How great would it be to have someone remember you that way? Not really for anything about you except that you brought them faith. That you believe in God because of another person. It seems such an amazing thing to give to someone.
And then I found a book of poetry by Maya Angelou. And I had truly forgotten how much I love her work. How is resonates with every part of my being. I was never a poetry reader or writer. But tonight when I read her words again… they sounded different to me. More powerful. More meaningful. So tonight I share two poems with you that I just couldn’t stop reading. I read them over and over and over again and I somehow believe that I’ll go get in bed and read them again.

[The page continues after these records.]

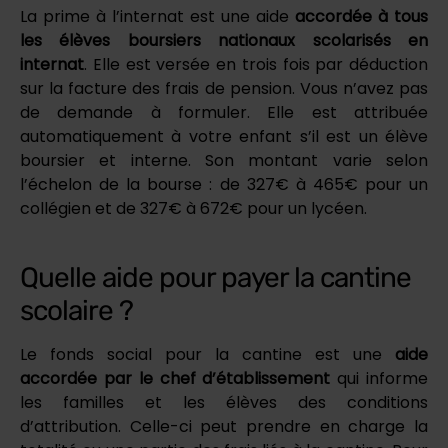
La prime à l’internat est une aide
accordée à tous
les élèves boursiers nationaux scolarisés en
internat
. Elle est versée en trois fois par déduction
sur la facture des frais de pension. Vous n’avez pas
de demande à formuler. Elle est attribuée
automatiquement à votre enfant s’il est un élève
boursier et interne. Son montant varie selon
l’échelon de la bourse : de 327€ à 465€ pour un
collégien et de 327€ à 672€ pour un lycéen.
Quelle aide pour payer la cantine
scolaire ?
Le fonds social pour la cantine est une
aide
accordée par le chef d’établissement
qui informe
les familles et les élèves des conditions
d’attribution. Celle-ci peut prendre en charge la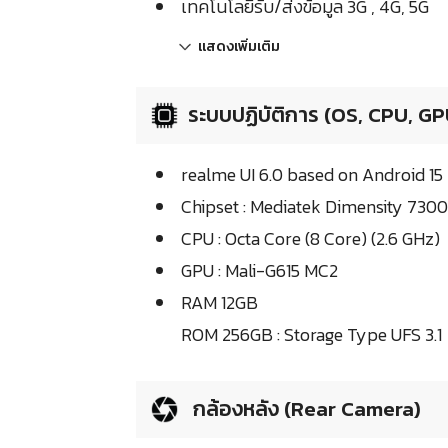
เทคโนโลยีรับ/ส่งข้อมูล 3G , 4G, 5G
แสดงเพิ่มเติม
ระบบปฏิบัติการ (OS, CPU, GP
realme UI 6.0 based on Android 15
Chipset : Mediatek Dimensity 730
CPU : Octa Core (8 Core) (2.6 GHz)
GPU : Mali-G615 MC2
RAM 12GB
ROM 256GB : Storage Type UFS 3.1
กล้องหลัง (Rear Camera)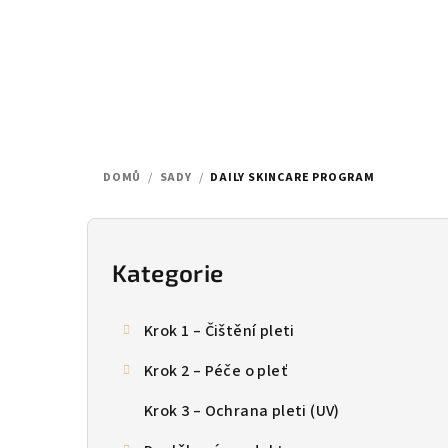
Přejít
na
obsah
DOMŮ
/
SADY
/
DAILY SKINCARE PROGRAM
P
o
Kategorie
Přeskočit
kategorie
s
Krok 1 – Čištění pleti
t
Krok 2 – Péče o pleť
r
Krok 3 – Ochrana pleti (UV)
a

Maybe just maybe tomorrow I will work on memorizing them. So that I can be one of those people that can rattle of poetry in an instance and everyone around me will think that I am brilliant.
Sense of Insecurity
I couldn’t tell fact from fiction
Or if my dream was true,
The only sure prediction
In this whole world was you.
I’d touched your features inchly
Heard love and dared the cost.
The scented spiel reeled me unreal
And found my senses lost.
And Still I Rise
You may write me down in history
With your bitter, twisted lies,
You may trod me in the very dirt
But still, like dust, I’ll rise.
Does my sassiness upset you?
Why are you beset with gloom?
‘Cause I walk like I’ve got oil wells
Pumping in my living room
Just like moons and like suns,
With the certainty of tides,
Just like hopes springing high,
Still I’ll rise.
Did you want to see me broken?
Bowed head and lowered eyes?
Shoulders falling down like teardrops,
Weakened by my soulful cries.
Does my haughtiness offend you?
Don’t take it awful hard
‘Cause I laugh like I’ve got gold mines
Diggin’ in my own back yard.
You may shoot me with your words
You may cute me with your eyes
You may kill me with your hatefulness
But still, like air, I rise.
Does my sexiness upset you?
Does it come as a surprise
That I dance like I’ve got diamonds
At the meeting of my thighs?
Out of the huts of history’s shame
Up from a past that’s rooted in pain
I’m a black ocean, leaping and wide,
Welling and swelling I bear in the tide.
Leaving behind nights of terror and fear
Into a daybreak that wondrously clear
Bringing the gifts that my ancestors game
I am the dream and the hope of the slave.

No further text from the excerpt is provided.